Step 5: Burn the modified image to create a copy-protected CD

Insert a blank CD and start CloneCD again. Click the “Write From Image File” button. Select the image file you modified in step 4 and click next. Select your CD recorder and click Next. Select “Multimedia Audio CD” and click OK to begin burning. [View]

That’s it! You’ve created your very own copy-protected CD.

Now it’s time to test your disc. If everything worked, the files from the data session will be visible from My Computer, but the audio tracks will not appear in Windows Media Player, iTunes, and most other mainstream music players. The CD should play correctly in standalone CD players.

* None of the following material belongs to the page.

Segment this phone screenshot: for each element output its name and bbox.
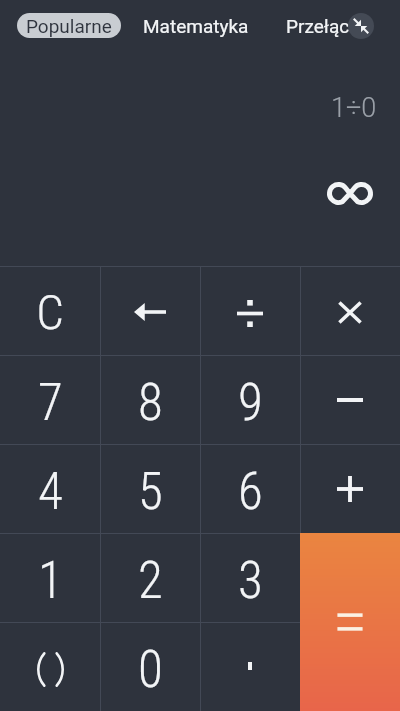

How it works. To see how this form of passive protection works, you can examine the layout of the CD you created. Start Nero and select Disc Info from the Recorder menu. You should see something like this:

(The exact number of tracks you see will depend on how many songs you included.)

Notice that the tracks are grouped into two sessions — essentially two independent CDs burned onto the same disc. Unprotected CDs that combine audio and data files contain audio tracks in the first session and a single data track in the second. The only difference in the passive protected CD you just created is that the second session contains two tracks instead of one.

You added the extra track (shown in yellow) when you edited the disc image in step 4. This simple change makes the audio tracks invisible to most music player applications. It’s not clear why this works, but the most likely explanation is that the behavior is a quirk in the way the Windows CD audio driver handles discs with multiple sessions.

For an added layer of protection, the extraneous track you added to the disc is only 31 frames long. (A frame is 1/75 of a second.) The CD standard requires that tracks be at least 150 frames long. This non-compliant track length will cause errors if you attempt to duplicate the disc with many CD drives and copying applications.

Caveat emptor. Yes, your copy-protected CD is “industrial strength” — XCP and Macrovision employ exactly the same passive protection — but even the pros have their limitations. There are many well-known method for defeating this kind of passive protection, such as:

  • Enhanced software – Advanced CD ripping programs avoid the Windows CD audio driver altogether and communicate directly with the CD drive. Thus, programs such as EAC are able to rip the tracks without any difficulty. – Better CD copying applications, including Nero, support a recording mode called Disc-at-Once/96; this lets them create an exact duplicate of the protected disc even though the last track has an illegal length.
  • Other operating systems – The discs can be ripped with standard software on Macs and on Linux systems. These platforms don’t suffer from the limitation that causes ripping problems on Windows.
  • Magic markers – The famous magic marker trick involves carefully drawing around the outer edge of the CD. This blocks out the second session, allowing the disc to be ripped and copied just like an unprotected CD.

And of course, at any time Microsoft could fix the Windows quirk that is the basis for this technique, rendering it completely ineffective.

Despite these limitations, who wouldn’t enjoy finding a homemade copy-protected CD in their stocking? They’re a great way to spread holiday cheer while preventing anyone else from spreading it further.